Presenter 1 considers the lived experiences for women and technology, focusing on ways that online abuse exists in the context of gender-based violence. Her dissertation involved video chat interviews with young adult women, and she triangulated interviews with social media data. Upcoming projects include finding ways to encourage victim service providers to create contentious and ethical streams of service data to advocate for survivors.

Presenter 2 considers the impacts of digital technologies – particularly media production/consumption and niche global communities – the well-being of marginalized youth. She investigates how LGBTQ+ youth build supportive online communities to engage in identity development and foster resilience. She also specializes in digital intervention development and mixed-methods online research – including developing innovative methods for advancing ethical research and collecting complex qualitative data.

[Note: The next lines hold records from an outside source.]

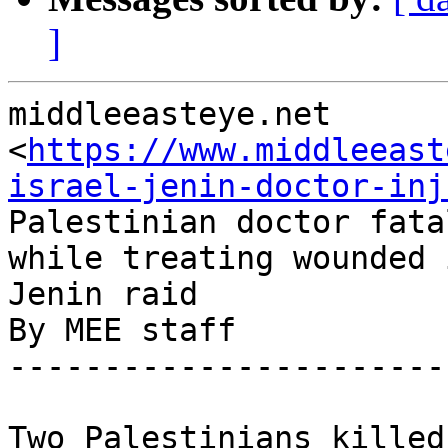
]
middleeasteye.net

<
https://www.middleeast
israel-jenin-doctor-inj
Palestinian doctor fata
while treating wounded i
Jenin raid

By MEE staff

-----------------------
Two Palestinians killed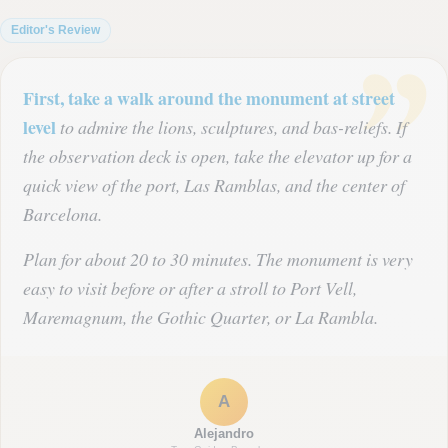
Editor's Review
First, take a walk around the monument at street
level
to admire the lions, sculptures, and bas-reliefs. If
the observation deck is open, take the elevator up for a
quick view of the port, Las Ramblas, and the center of
Barcelona.
Plan for about 20 to 30 minutes. The monument is very
easy to visit before or after a stroll to Port Vell,
Maremagnum, the Gothic Quarter, or La Rambla.
A
Alejandro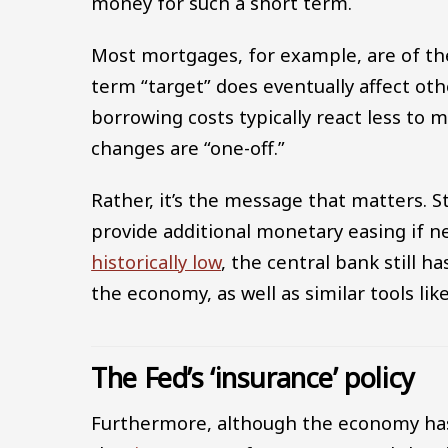
money for such a short term.
Most mortgages, for example, are of the 
term “target” does eventually affect ot
borrowing costs typically react less to 
changes are “one-off.”
Rather, it’s the message that matters. 
provide additional monetary easing if n
historically low
, the central bank still h
the economy, as well as similar tools lik
The Fed’s ‘insurance’ policy
Furthermore, although the economy has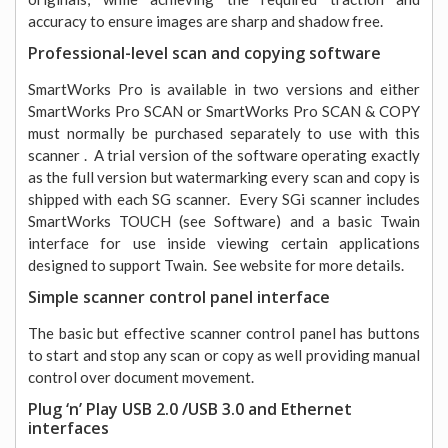
accuracy to ensure images are sharp and shadow free.
Professional-level scan and copying software
SmartWorks Pro is available in two versions and either
SmartWorks Pro SCAN or SmartWorks Pro SCAN & COPY
must normally be purchased separately to use with this
scanner . A trial version of the software operating exactly
as the full version but watermarking every scan and copy is
shipped with each SG scanner. Every SGi scanner includes
SmartWorks TOUCH (see Software) and a basic Twain
interface for use inside viewing certain applications
designed to support Twain. See website for more details.
Simple scanner control panel interface
The basic but effective scanner control panel has buttons
to start and stop any scan or copy as well providing manual
control over document movement.
Plug ‘n’ Play USB 2.0 /USB 3.0 and Ethernet
interfaces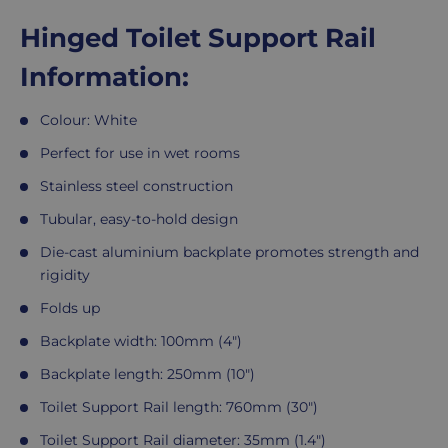
Hinged Toilet Support Rail
Information:
Colour: White
Perfect for use in wet rooms
Stainless steel construction
Tubular, easy-to-hold design
Die-cast aluminium backplate promotes strength and
rigidity
Folds up
Backplate width: 100mm (4")
Backplate length: 250mm (10")
Toilet Support Rail length: 760mm (30")
Toilet Support Rail diameter: 35mm (1.4")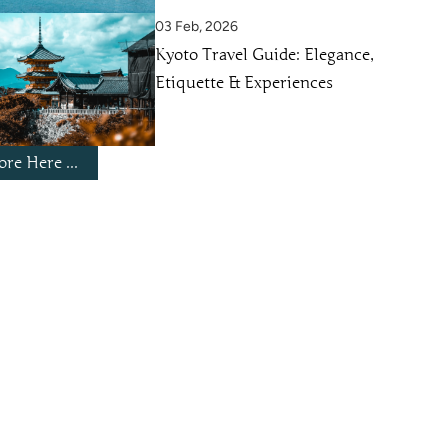
03 Feb, 2026
Kyoto Travel Guide: Elegance,
Etiquette & Experiences
re Here ...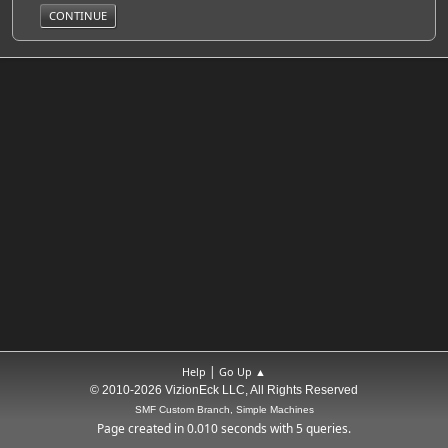
|
Help
Go Up ▲
© 2010-2026 VizionEck LLC, All Rights Reserved
SMF Custom Branch, Simple Machines
Page created in 0.010 seconds with 5 queries.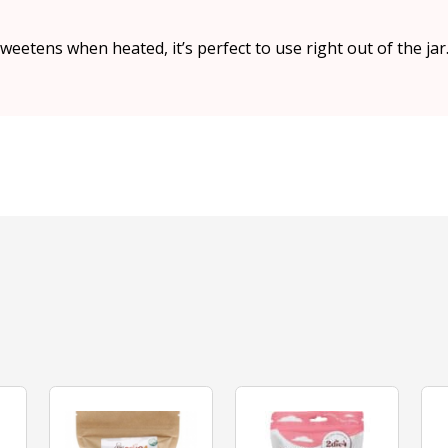
eetens when heated, it’s perfect to use right out of the jar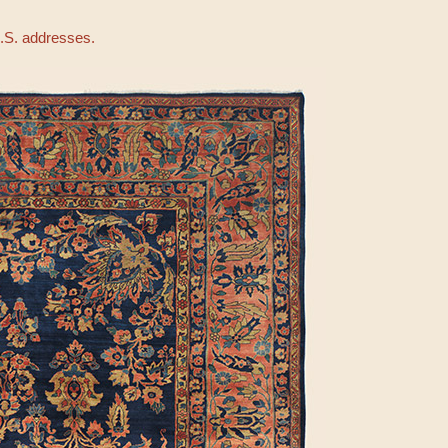
U.S. addresses.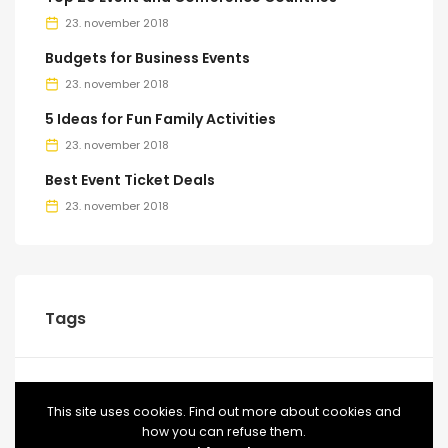
23. november 2018
Budgets for Business Events
23. november 2018
5 Ideas for Fun Family Activities
23. november 2018
Best Event Ticket Deals
23. november 2018
Tags
BLOG
CONFERENCE
EVENT
EVENTS
FOOD
This site uses cookies. Find out more about cookies and
how you can refuse them.
MEETUP
TICKETS
VIDEO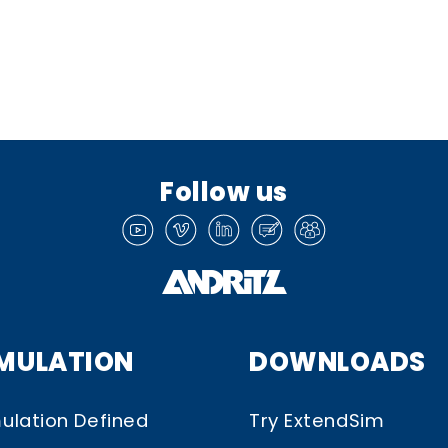
Follow us
IMULATION
DOWNLOADS
ulation Defined
Try ExtendSim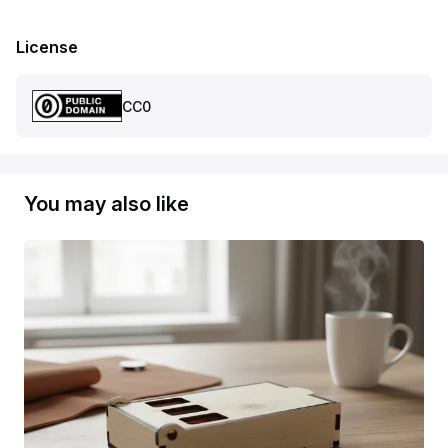
License
CC0
You may also like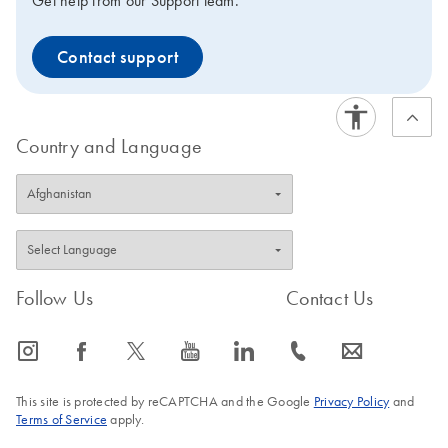
Get help from our Support team.
Contact support
Country and Language
Follow Us
Contact Us
icon_0065_instagram-s
icon_0064_facebook-s
icon_0340_cc_gen_x-s
icon_0077_youtube-s
icon_0066_linkedin-s
icon_0072_phone-s
icon_0063_envelope-s
This site is protected by reCAPTCHA and the Google
Privacy Policy
and
Terms of Service
apply.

Presenter 3 adapted a widely used youth participatory research method for a virtual environment during the coronavirus pandemic. This work demonstrates the challenges of online community-based participatory data collection and the unique opportunity to engage youth participants in the research process using a methodology that has previously been rooted in physical proximity and interaction. She also has written on the ethics of doing online data collection on sexual violence with minors.

Presenter 4 has used mobile technology to engage youth in the mapping of activity spaces in their neighborhood. Youth responded to a brief survey three times a day about how they feel and their perception of the location to map spaces where youth felt supported and where they felt stressed. Data have also examined relationships between ambient stressor and substance use, providing a rationale and pathway forward for intervention at the neighborhood level.